* _Problem to work on_: In the entries below, how many lines hold the string "için"? Answer with the number only.

[Recorded data]
= = = = = = =

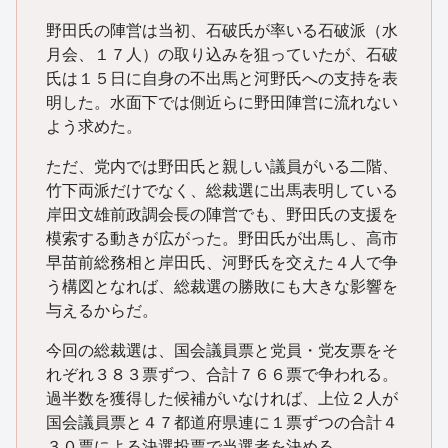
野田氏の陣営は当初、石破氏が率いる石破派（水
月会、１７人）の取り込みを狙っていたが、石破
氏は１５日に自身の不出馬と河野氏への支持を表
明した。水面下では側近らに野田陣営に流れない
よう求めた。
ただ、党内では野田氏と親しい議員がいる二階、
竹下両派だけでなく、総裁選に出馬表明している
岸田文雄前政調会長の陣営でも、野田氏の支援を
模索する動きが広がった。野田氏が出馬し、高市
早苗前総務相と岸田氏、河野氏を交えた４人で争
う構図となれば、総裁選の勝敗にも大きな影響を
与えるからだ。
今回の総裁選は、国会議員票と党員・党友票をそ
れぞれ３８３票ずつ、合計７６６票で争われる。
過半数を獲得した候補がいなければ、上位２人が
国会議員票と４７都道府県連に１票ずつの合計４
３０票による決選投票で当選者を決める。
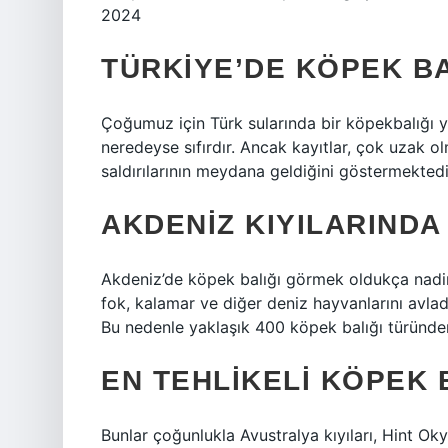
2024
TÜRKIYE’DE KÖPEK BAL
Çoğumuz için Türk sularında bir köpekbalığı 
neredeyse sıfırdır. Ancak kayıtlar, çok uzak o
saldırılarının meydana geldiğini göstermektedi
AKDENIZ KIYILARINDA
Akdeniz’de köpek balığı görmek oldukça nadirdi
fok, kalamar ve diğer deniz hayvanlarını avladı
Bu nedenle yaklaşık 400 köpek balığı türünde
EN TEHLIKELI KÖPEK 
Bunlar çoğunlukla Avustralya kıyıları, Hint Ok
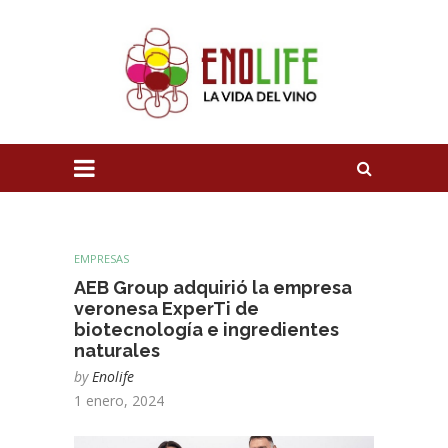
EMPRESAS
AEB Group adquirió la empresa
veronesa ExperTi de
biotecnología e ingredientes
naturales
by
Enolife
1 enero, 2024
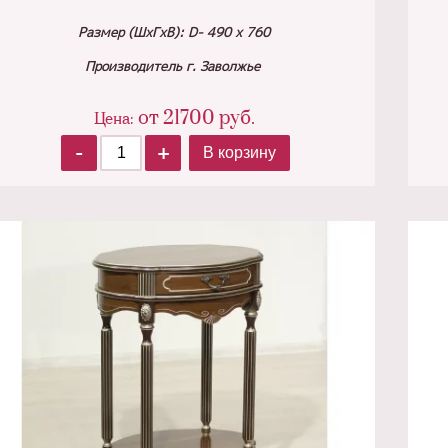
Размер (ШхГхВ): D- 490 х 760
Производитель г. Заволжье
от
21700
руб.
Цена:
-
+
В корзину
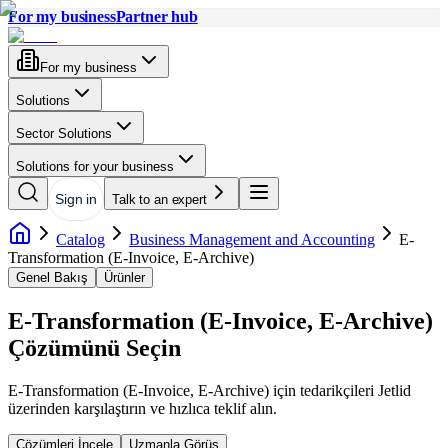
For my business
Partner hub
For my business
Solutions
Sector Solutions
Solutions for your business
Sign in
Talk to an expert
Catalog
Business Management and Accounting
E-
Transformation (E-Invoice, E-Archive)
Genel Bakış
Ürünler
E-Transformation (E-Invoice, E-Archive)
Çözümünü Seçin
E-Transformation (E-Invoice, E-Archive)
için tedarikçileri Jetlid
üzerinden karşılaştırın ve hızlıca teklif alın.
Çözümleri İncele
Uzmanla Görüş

= = = = = = =

* _Solution_: 2